This step is a step for producing the present compound (Ib) in which R ³ is —OH from the present compound (Ia) in which R ³ is —OR by hydrolysis. The hydrolysis reaction in this step can be performed, for example, according to the deprotection reaction described in the above-mentioned “Protective Groups in Organic Synthesis”.

（式中、Lvは脱離基を示し、その他の記号は前記と同じ意味を表す。） The raw material compound used for the production of the compound (I) of the present invention can be easily produced using, for example, the following method, a known method, or a modified method thereof.
(Raw material synthesis 1)

(In the formula, Lv represents a leaving group, and other symbols have the same meaning as described above.)

First Step This step is a step for producing compound (VI) by alkylating compound (IV) with compound (V) having a leaving group. The alkylation in this step can be performed in the same manner as in production method 1.

Second Step This step is a step for producing compound (VII) by nitration of compound (VI). Nitration can be produced by a method that can be generally employed by those skilled in the art. For example, concentrated nitric acid can be used as a nitrating agent in a solvent such as acetic acid or concentrated sulfuric acid.

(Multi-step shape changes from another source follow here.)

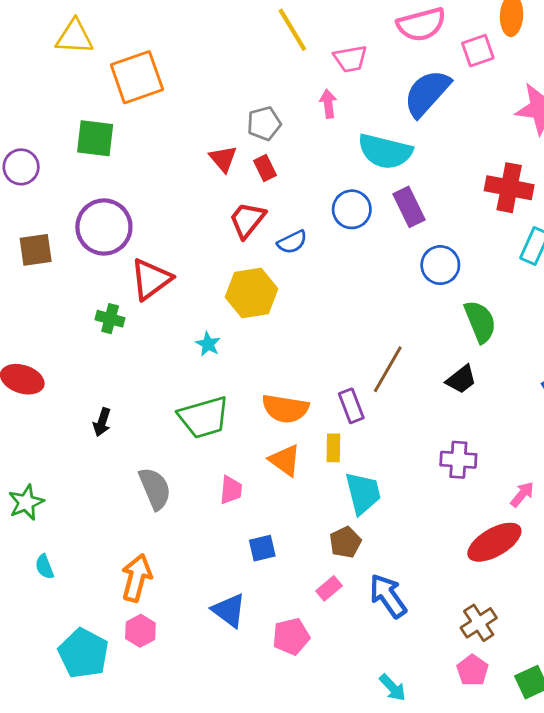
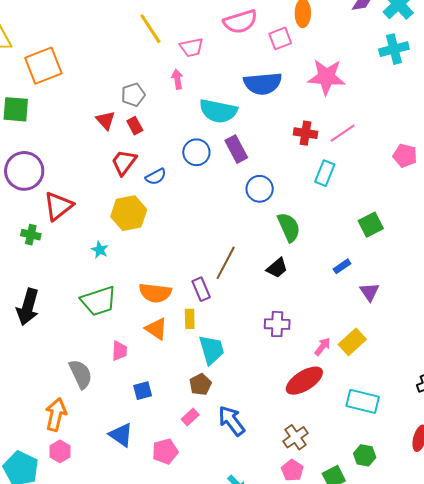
blue semicircle: (427, 93) -> (263, 83), moved, turned -135
red cross: (509, 188) -> (306, 133), size x0.7
black arrow: (102, 422) -> (28, 307), size x1.8
gray semicircle: (155, 489) -> (81, 374), moved

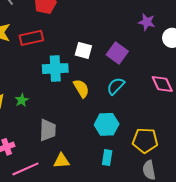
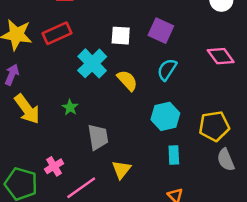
cyan cross: (55, 69) -> (92, 63), turned -30
green star: (22, 100) -> (70, 107), moved
yellow triangle: (61, 161) -> (121, 170), turned -36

Third Step This step is a step for producing compound (VIII) by reducing nitro compound (VII). The reduction reaction of the nitro group in this step can be a reduction reaction of a nitro group that can be usually employed by those skilled in the art. Examples thereof include a reduction reaction using a reducing agent such as reduced iron and tin chloride, and a hydrogenation reaction using palladium-carbon or the like as a catalyst.

（式中、Lvは脱離基を示し、その他の記号は前記と同じ意味を表す。） (Raw material synthesis 2)

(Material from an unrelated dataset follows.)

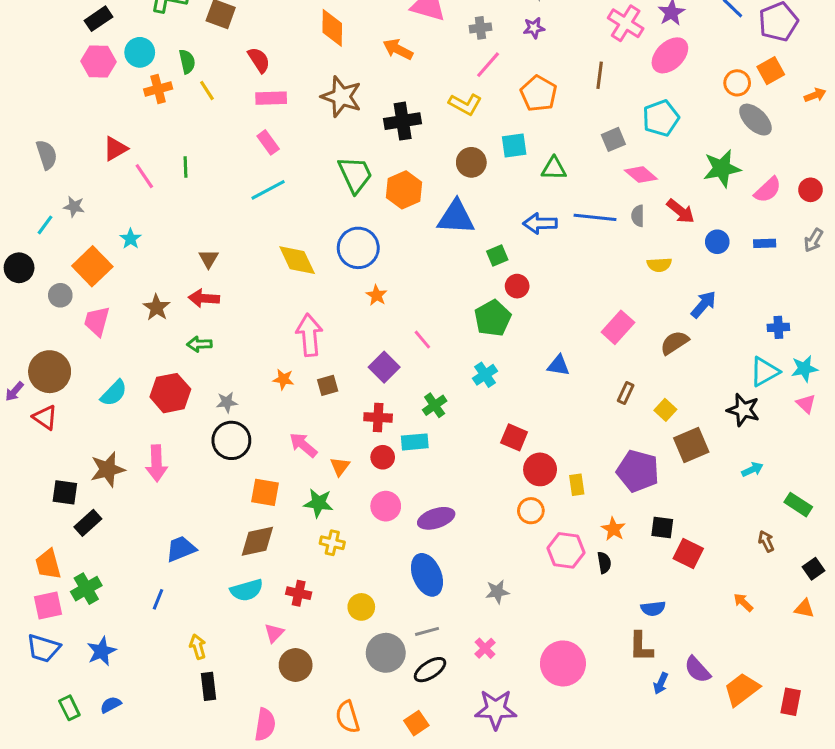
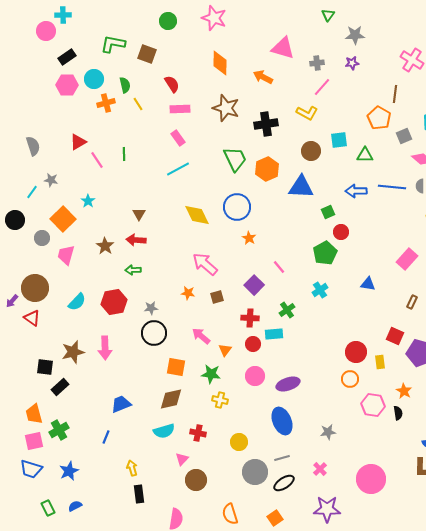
orange pentagon: (539, 94) -> (379, 118), moved
pink arrow: (309, 335) -> (205, 264), turned -44
red square: (514, 437) -> (395, 336), moved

(In the formula, Lv represents a leaving group, and other symbols have the same meaning as described above.)

1st process This process is a process of manufacturing a compound (VII) by alkylating a compound (IX) using a compound (V). The alkylation in this step can be performed in the same manner as in production method 1.

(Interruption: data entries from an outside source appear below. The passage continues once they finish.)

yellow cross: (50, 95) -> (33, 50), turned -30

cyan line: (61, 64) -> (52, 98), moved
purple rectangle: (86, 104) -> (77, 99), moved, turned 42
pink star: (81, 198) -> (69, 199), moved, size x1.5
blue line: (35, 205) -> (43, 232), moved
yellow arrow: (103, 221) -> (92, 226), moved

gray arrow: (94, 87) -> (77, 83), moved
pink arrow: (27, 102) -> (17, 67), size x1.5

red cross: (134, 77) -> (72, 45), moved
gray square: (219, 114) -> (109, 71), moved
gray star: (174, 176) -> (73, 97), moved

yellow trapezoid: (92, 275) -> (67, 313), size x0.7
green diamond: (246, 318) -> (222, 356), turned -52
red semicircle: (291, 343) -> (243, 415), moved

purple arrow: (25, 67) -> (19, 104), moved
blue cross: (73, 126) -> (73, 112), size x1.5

Second Step This step is a step for producing compound (VIII) by reducing nitro compound (VII). The reduction of the nitro group in this step can be performed by the same method as in the third step of raw material synthesis 1.

（式中、Lvは脱離基を示し、その他の記号は前記と同じ意味を表す。） (Raw material synthesis 3)

(In the formula, Lv represents a leaving group, and other symbols have the same meaning as described above.)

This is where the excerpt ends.